> Material for the task
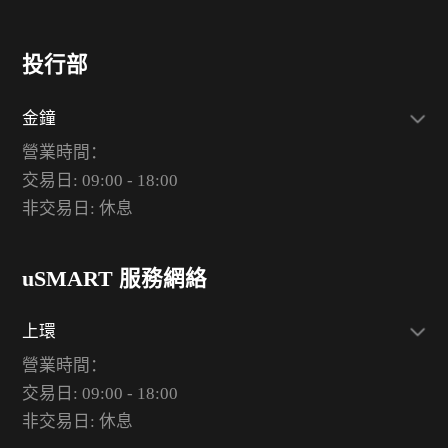
投行部
金鐘
營業時間：
交易日: 09:00 - 18:00
非交易日: 休息
uSMART 服務網絡
上環
營業時間：
交易日: 09:00 - 18:00
非交易日: 休息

> Brief
Write out all the records exactly, omitting the images.

> Completed exercise
投行部
金鐘
營業時間：
交易日: 09:00 - 18:00
非交易日: 休息
uSMART 服務網絡
上環
營業時間：
交易日: 09:00 - 18:00
非交易日: 休息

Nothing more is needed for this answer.